Index the constraints similarly to the variables.

def size_rule(model, i):
return model.x[i] <= model.x[i + 1]

model.size_rule = pyo.Constraint(index_set[:-1], rule=size_rule)


### Objective Function¶

The objective function encodes the essence of the best solution. It is a function of the decision variables, which return a real value that the optimization solver tries to minimize or maximize.

It is incorporated into the PYOMO model similarly to the constraints: with an expr argument, with a rule argument, or with a decorator. An additional declaration argument is sense, which is set to minimize or maximize.

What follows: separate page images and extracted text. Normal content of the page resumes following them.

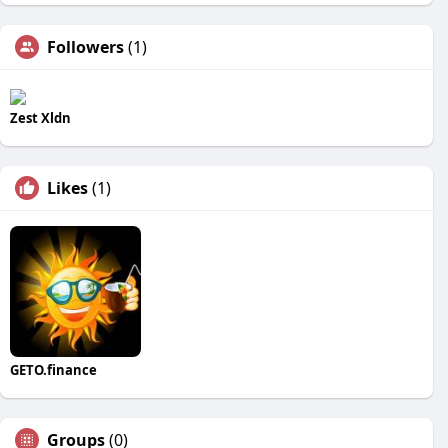
Followers
(1)
Zest Xldn
Likes
(1)
GETO.finance
Groups
(0)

model.cost = pyo.Objective(expr=sum(model.x[i] for i in index_set), sense=pyo.maximize)


### Importing¶

You can import all PYOMO components from the pyomo.environ sub-package:

import pyomo.environ as pyo

Model = pyo.ConcreteModel()
model.variable = pyo.Var()
model.constraint = pyo.Constraint()


### Complete Example¶

from typing import Union, List
import numpy as np
import pyomo.core as pyo
import networkx as nx

def mis(graph: Union[nx.Graph, List[List[int]]]) -> pyo.ConcreteModel:
if isinstance(graph, list):
graph = nx.convert_matrix.from_numpy_matrix(np.array(graph))
model = pyo.ConcreteModel()
model.Nodes = pyo.Set(initialize=list(graph.nodes))
model.Arcs = pyo.Set(initialize=list(graph.edges))

model.x = pyo.Var(model.Nodes, domain=pyo.Binary)

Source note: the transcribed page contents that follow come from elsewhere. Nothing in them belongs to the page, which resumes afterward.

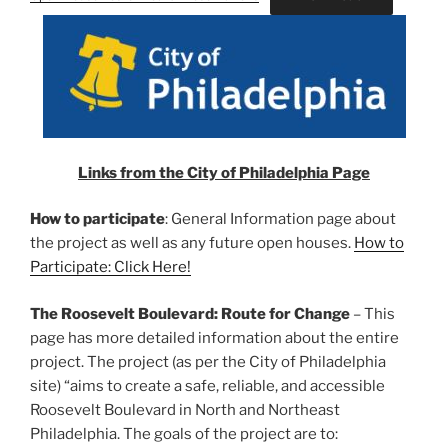
Links from the City of Philadelphia Page
How to participate
: General Information page about
the project as well as any future open houses.
How to
Participate: Click Here!
The Roosevelt Boulevard: Route for Change
– This
page has more detailed information about the entire
project. The project (as per the City of Philadelphia
site) “aims to create a safe, reliable, and accessible
Roosevelt Boulevard in North and Northeast
Philadelphia. The goals of the project are to:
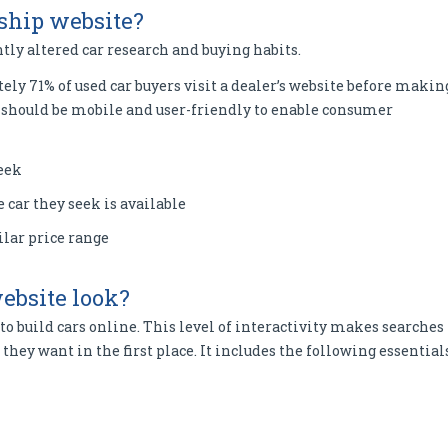
rship website?
tly altered car research and buying habits.
ely 71% of used car buyers visit a dealer’s website before makin
te should be mobile and user-friendly to enable consumer
seek
e car they seek is available
lar price range
ebsite look?
to build cars online. This level of interactivity makes searches
 they want in the first place. It includes the following essential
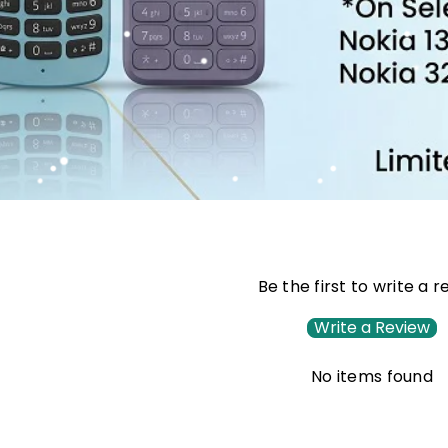
Be the first to write a 
Write a Review
No items found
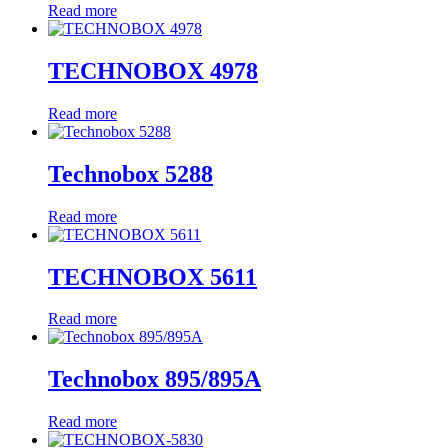
Read more
TECHNOBOX 4978
Read more
Technobox 5288
Read more
TECHNOBOX 5611
Read more
Technobox 895/895A
Read more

@model.Constraint(model.Arcs)
def independent_rule(model, node1, node2):
return model.x[node1] + model.x[node2] <= 1

model.cost = pyo.Objective(expr=sum(list(model.x.values())), sense=pyo.maximize)

return model


This example combines all components under a single Python function. It accepts user-defined inputs, and returns a complete PYOMO model with the assigned parameters. The function is saved in a file of the same name. The graph may be either an instance of the networkx.Graph class or the adjacency matrix in the form of List[List[int]].